Una ponencia técnica sobre la criticidad de los Equipos de Protección Respiratoria (EPR) y las severas consecuencias que enfrentan las empresas al adquirir productos no estandarizados, ofreció el Dr. José Valle, Jefe de SSOMAC del Instituto de Seguridad Minera (ISEM), integrante de la “Coalición por un Perú de Largo Aliento”. Durante su intervención, Valle enfatizó que la seguridad no puede depender de un ahorro mal gestionado en la logística, ya que la salud de los trabajadores está en juego.
El Dr. Valle recordó que, según la pirámide de efectividad de controles de riesgo, los equipos de protección personal representan la última línea de defensa. Explicó que si una organización no implementa medidas de eliminación, sustitución o controles de ingeniería para reducir el polvo, la vulnerabilidad del trabajador es absoluta si el EPR falla. El experto citó datos anatómicos impactantes: un pulmón humano posee entre 300 y 500 millones de alvéolos, lo que equivale a una superficie de contacto de hasta 100 metros cuadrados, un área inmensa expuesta si la barrera de protección es deficiente.
Un punto central de la ponencia fue el riesgo específico en el sector minero, donde más de 230,000 trabajadores están expuestos a contaminantes. Valle señaló que trabajar a altitudes superiores a los 3,500 msnm altera las tasas de depositación de polvo y, sumado al trabajo físico pesado que consume hasta 4,500 calorías diarias, incrementa drásticamente la inhalación de partículas nocivas. En este entorno, el cumplimiento de estándares como la Ley N° 29783 y el DS 024-2016-EM es un imperativo ético. El especialista instó a las empresas a utilizar herramientas de gestión como la matriz IPERC para identificar peligros y evaluar riesgos de forma rigurosa.
Valle presentó evidencias sobre la peligrosidad de los equipos falsificados. Estudios en laboratorios como el NPPTL de NIOSH revelaron que el 95% de los componentes en ciertos respiradores adquiridos online eran fraudulentos y que cartuchos químicos falsos presentaron fugas masivas de agentes tóxicos en menos de cinco minutos.
Técnicamente, mientras los equipos originales usan tecnología Melt-Blown con carga electrostática para filtrar partículas mediante el «movimiento browniano» (modelado matemáticamente por Einstein), las imitaciones operan por bloqueo físico ineficiente. Peor aún, el uso de materiales de baja calidad provoca que el trabajador inhale micropartículas plásticas degradadas del propio equipo.
Valle también criticó los diseños con lazos a las orejas (ear loops), aclarando que biomecánicamente el pabellón auricular no soporta la tensión necesaria para un sellado hermético contra presiones negativas.

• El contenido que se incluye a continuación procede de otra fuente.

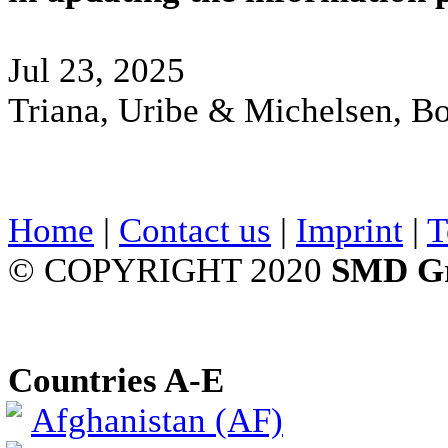
Jul 23, 2025
Triana, Uribe & Michelsen, B
Home
|
Contact us
|
Imprint
|
T
© COPYRIGHT 2020
SMD G
Countries A-E
Afghanistan (AF)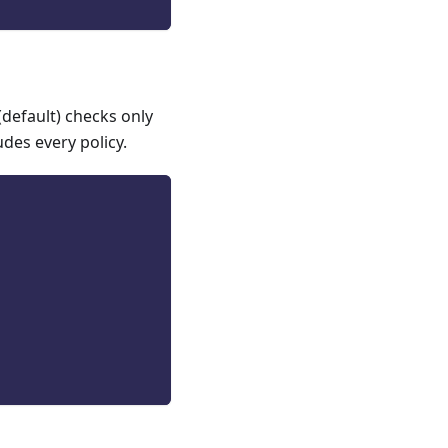
(default) checks only
udes every policy.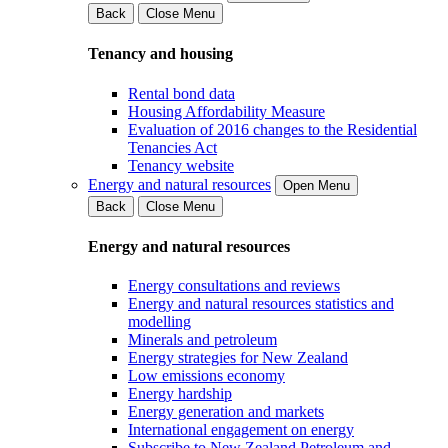
Back
Close Menu
Tenancy and housing
Rental bond data
Housing Affordability Measure
Evaluation of 2016 changes to the Residential
Tenancies Act
Tenancy website
Energy and natural resources
Open Menu
Back
Close Menu
Energy and natural resources
Energy consultations and reviews
Energy and natural resources statistics and
modelling
Minerals and petroleum
Energy strategies for New Zealand
Low emissions economy
Energy hardship
Energy generation and markets
International engagement on energy
Subscribe to New Zealand Petroleum and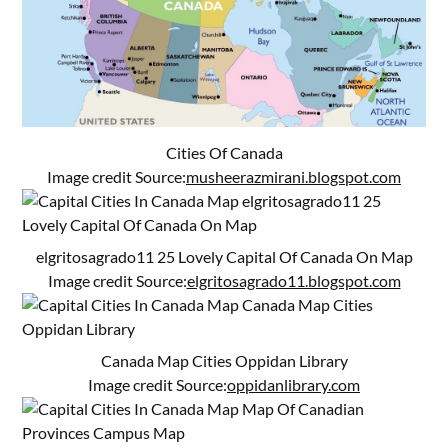
Cities Of Canada
Image credit Source:
musheerazmirani.blogspot.com
elgritosagrado11 25 Lovely Capital Of Canada On Map
Image credit Source:
elgritosagrado11.blogspot.com
Canada Map Cities Oppidan Library
Image credit Source:
oppidanlibrary.com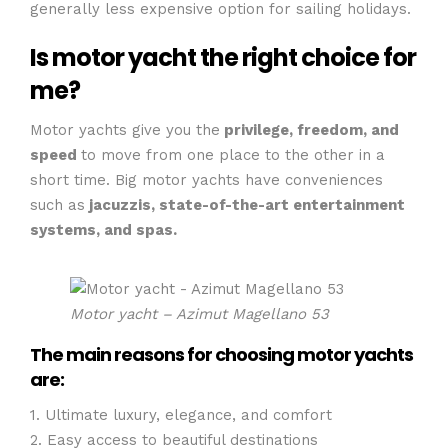
generally less expensive option for sailing holidays.
Is motor yacht the right choice for
me?
Motor yachts give you the
privilege, freedom, and
speed
to move from one place to the other in a
short time. Big motor yachts have conveniences
such as
jacuzzis, state-of-the-art entertainment
systems, and spas.
Motor yacht – Azimut Magellano 53
The main reasons for choosing motor yachts
are:
1. Ultimate luxury, elegance, and comfort
2. Easy access to beautiful destinations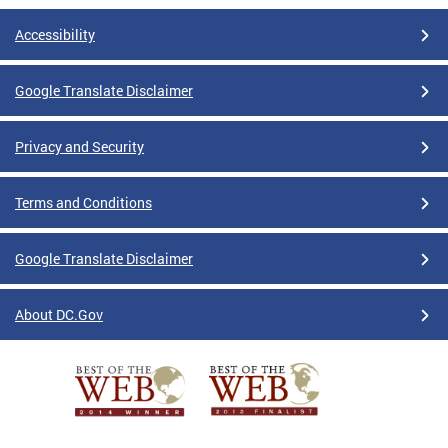
Accessibility
Google Translate Disclaimer
Privacy and Security
Terms and Conditions
Google Translate Disclaimer
About DC.Gov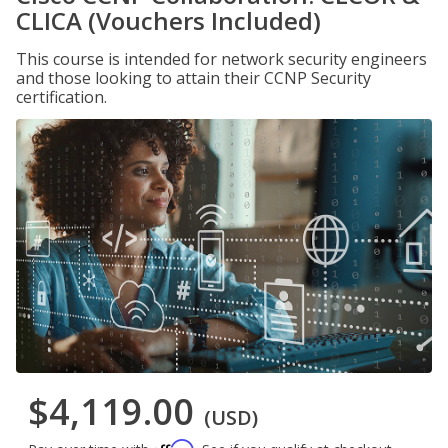
CLICA (Vouchers Included)
This course is intended for network security engineers
and those looking to attain their CCNP Security
certification.
$4,119.00
(USD)
Affirm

La ponencia advirtió que el suministro de imitaciones induce una «falsa sensación de seguridad». La SUNAFIL cataloga la falta de equipos certificados como una infacción muy grave, con multas que han llegado a las 50 UIT en casos recientes.
No obstante, la advertencia más grave fue sobre la responsabilidad penal. Según el Artículo 168-A del Código Penal, si se demuestra inobservancia de las normas de seguridad (como comprar imitaciones para ahorrar presupuesto), los gerentes de logística y administradores pueden enfrentar penas de 4 a 8 años de cárcel efectiva si ocurre una muerte o lesión grave.
Valle presentó el modelo del «Iceberg de costos», señalando que un ahorro del 30% en la orden de compra es una ilusión financiera. Los costos médicos, legales por responsabilidad civil (lucro cesante) y operativos por pérdida de personal experto superan con creces el precio de un equipo original.